I found Ursula Le Guin's The Lathe of Heaven fascinating. The story is set in the future for Le Guin at the time of writing (which is now our past/present) - although I twice checked the publication date of the book because in places it seemed spookily accurate (especially with regard to environmental pollution and the potential for an epidemic of some virulent disease !) The premise of the book is straight forward enough: George Orr is Mr Average in everything except for his dreams, and in that aspect of his life he's Mr Extraordinary. George has the facility for "effective dreams", which means that sometimes his dreams reshape reality. The first time that he becomes aware of his "talent" is when his aunt, who had been living with his family, suddenly isn't there any longer and never has been. He panics and tries to drug himself up so that he can no longer dream effectively. As a consequence of his drug abuse he's sent to see Dr Haber, a sleep specialist.
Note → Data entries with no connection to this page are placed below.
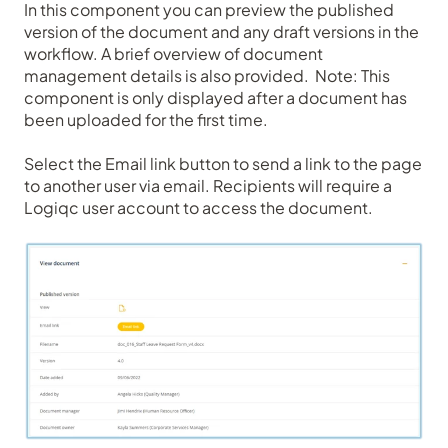
In this component you can preview the published
version of the document and any draft versions in the
workflow. A brief overview of document
management details is also provided. Note: This
component is only displayed after a document has
been uploaded for the first time.
Select the Email link button to send a link to the page
to another user via email. Recipients will require a
Logiqc user account to access the document.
Haber has an Augmentor, a specially designed machine with which he can monitor and record brainwaves during sleep. Once Haber discovers the potential power of George's dreams, he starts to use hypnotic suggestion to try to control what George dreams (although the dreams never turn out exactly as Haber intends), so that he can start changing the world. At first Haber just uses George's dreams to change life for himself (giving himself a nicer office - with a window, making himself head of a specialist institute, etc.), but then he gets carried away and starts using George's dreams to change the entire world. However, since Haber cannot precisely control George's dreams, some of his hypnotic suggestions have very drastic consequences, and George becomes increasingly worried with the way in which Haber is manipulating both reality and George himself. The book has a rather open-ended conclusion, although Haber does get his comeuppance ! This is definitely one of the most intriguing and thought-provoking books by Le Guin that I've ever read (Changing Planes was the other one).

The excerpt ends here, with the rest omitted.